Avillion/Merck psoriasis nanobody hits the mark in phase 2

UK biotech Avillion has reported positive mid-stage results with chronic psoriasis drug sonelokimab, which it is developing with Merck KGaA as an alternative to drugs like Novartis’ Cosentyx. 

The IL-17A and IL-17F inhibitor hit all its objectives in the phase 2 trial, which has now been published in The Lancet, and showed that it was significantly more effective than placebo at clearing up skin lesions in patients with moderate to severe plaque psoriasis.

The phase 2 study included a range of doses, but at the highest achieved a 90% improvement in Psoriasis Area and Severity Index (PASI) scores in around 80% of patients after 12 weeks, and 100% improvement – i.e. clear skin – in half of patients at week 24.

Merck licensed sonelokimab (M1095) from Ablynx in 2013, and four years later formed a partnership with Avillion to carry out phase 2 and 3 testing of the drug.

The drug is a nanobody, a molecule around one-tenth the size of a regular antibody derived from camelid species such as the llama.
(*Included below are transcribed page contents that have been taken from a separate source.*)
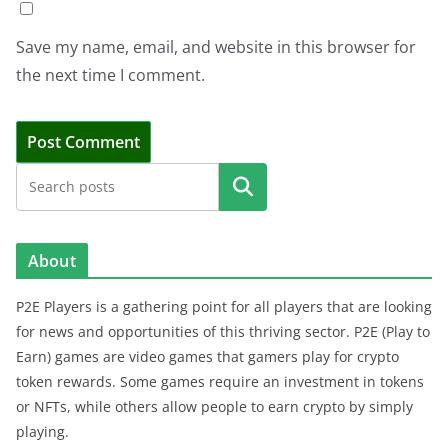
Save my name, email, and website in this browser for
the next time I comment.
Search
About
P2E Players is a gathering point for all players that are looking
for news and opportunities of this thriving sector. P2E (Play to
Earn) games are video games that gamers play for crypto
token rewards. Some games require an investment in tokens
or NFTs, while others allow people to earn crypto by simply
playing.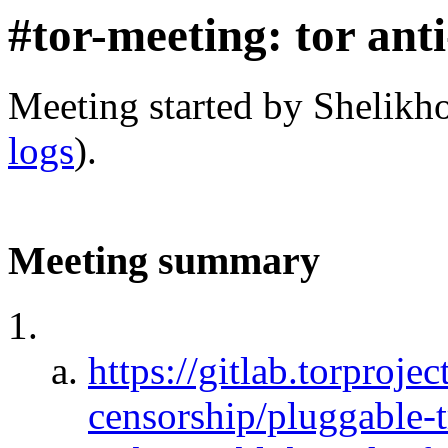
#tor-meeting: tor ant
Meeting started by Shelikh
logs
).
Meeting summary
https://gitlab.torprojec
censorship/pluggable-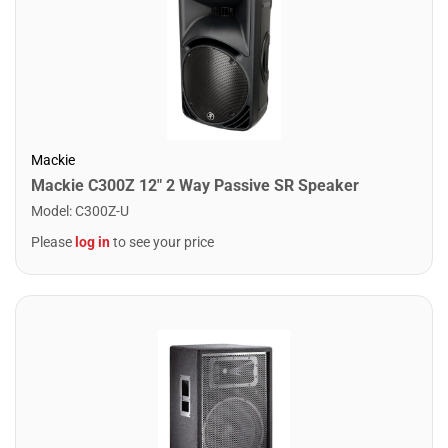
Mackie
Mackie C300Z 12" 2 Way Passive SR Speaker
Model
:
C300Z-U
Please
log in
to see your price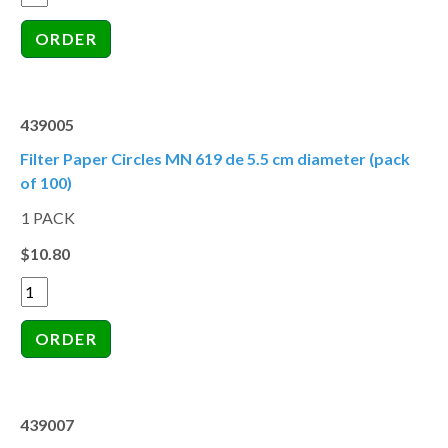
439005
Filter Paper Circles MN 619 de 5.5 cm diameter (pack
of 100)
1 PACK
$10.80
439007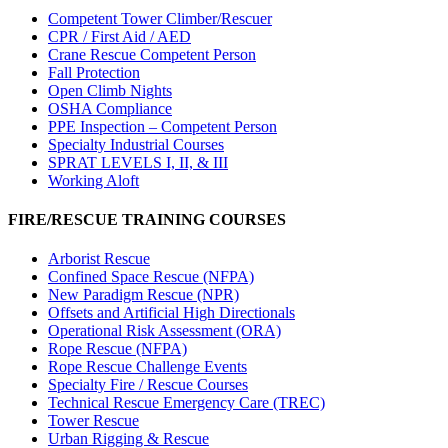
Competent Tower Climber/Rescuer
CPR / First Aid / AED
Crane Rescue Competent Person
Fall Protection
Open Climb Nights
OSHA Compliance
PPE Inspection – Competent Person
Specialty Industrial Courses
SPRAT LEVELS I, II, & III
Working Aloft
FIRE/RESCUE TRAINING COURSES
Arborist Rescue
Confined Space Rescue (NFPA)
New Paradigm Rescue (NPR)
Offsets and Artificial High Directionals
Operational Risk Assessment (ORA)
Rope Rescue (NFPA)
Rope Rescue Challenge Events
Specialty Fire / Rescue Courses
Technical Rescue Emergency Care (TREC)
Tower Rescue
Urban Rigging & Rescue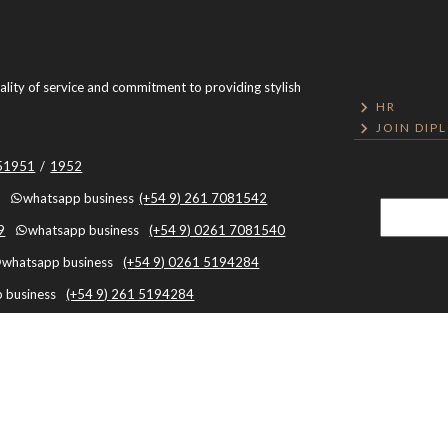
uality of service and commitment to providing stylish
HR
JOIN DIP
051951
/
1952
whatsapp business
(+54 9) 261 7081542
9
whatsapp business
(+54 9) 0261 7081540
whatsapp business
(+54 9) 0261 5194284
 business
(+54 9) 261 5194284
Mendoza, Argentina, Capital, Mendoza - Argentina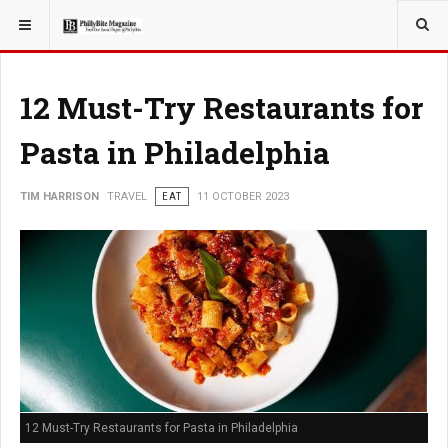
YOU ARE HERE:
TRAVEL
12 Must-Try Restaurants for
Pasta in Philadelphia
TIM HARRISON
TRAVEL
EAT
11 OCTOBER 2023
12 Must-Try Restaurants for Pasta in Philadelphia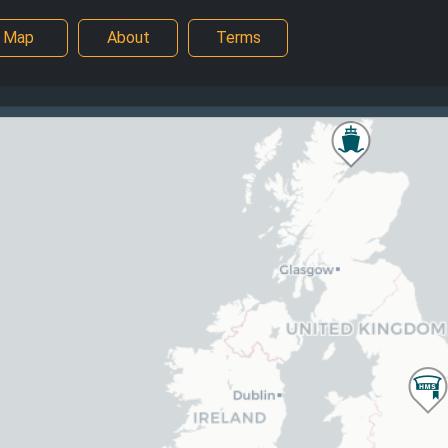
Map
About
Terms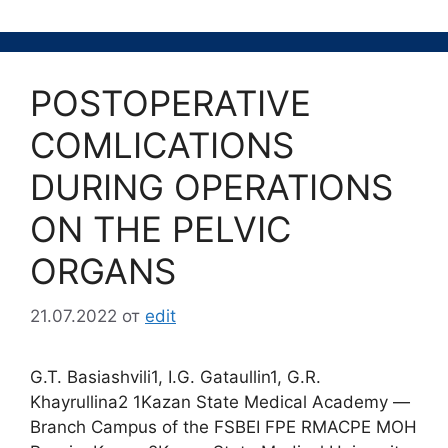
POSTOPERATIVE
COMLICATIONS
DURING OPERATIONS
ON THE PELVIC
ORGANS
21.07.2022
от
edit
G.T. Basiashvili1, I.G. Gataullin1, G.R.
Khayrullina2 1Kazan State Medical Academy ―
Branch Campus of the FSBEI FPE RMACPE MOH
Proponents say they can offer greater stability, smaller size, higher potency, and lower production or synthesis costs compared to conventional monoclonal antibodies.

There are already three IL-17 inhibitors on the market, which mainly target IL-17A, Cosentyx (secukinumab) first to get approval for psoriasis in 2015, with Eli Lilly reaching the market in 2016 with Taltz (ixekizumab) followed by Bausch Health’s Siliq (brodalumab) the following year.

Since then Novartis’ drug has grown into a $4 billion brand, while Taltz has also achieved blockbuster status, racking up $1.36 billion in sales last year.

There are plenty of other biologics available for psoriasis however, and Avillion and Merck will need stellar data to differentiate their drug in the market.

In particular, recently launched IL-23 inhibitors like Johnson & Johnson’s Tremfya (guselkumab), AbbVie’s Skyrizi (risankizumab) and Sun Pharma’s Ilumya (tildrakizumab) are growing quickly, fuelled by emerging data that suggests they may be more effective at clearing psoriasis skin lesions than the IL-17 drugs.

Analysts at GlobalData have suggested that IL-23 inhibitors will outsell the IL-17 class in psoriasis within the next few years, and there are a slew of other drugs coming through the pipeline, including orally-active TYK2 inhibitors from Bristol Myers Squibb, Pfizer and Nimbus Therapeutics.

Avillion and Merck hope that IL-17A/IL-17F could represent another step forward in terms of efficacy, particularly when it comes to the speed of response and the durability of the effect.

They have some direct competition as well however from UCB, which has already filed for regulatory approval of its IL-17A/IL-17F candidate bimekizumab in the US, with an FDA verdict due later this year.

UCB already has head-to-head data for bimekizumab versus Cosentyx showing superior skin clearance, as well as against J&J’s older psoriasis therapy Stelara (ustekinumab), an IL-4/IL-23 inhibitor.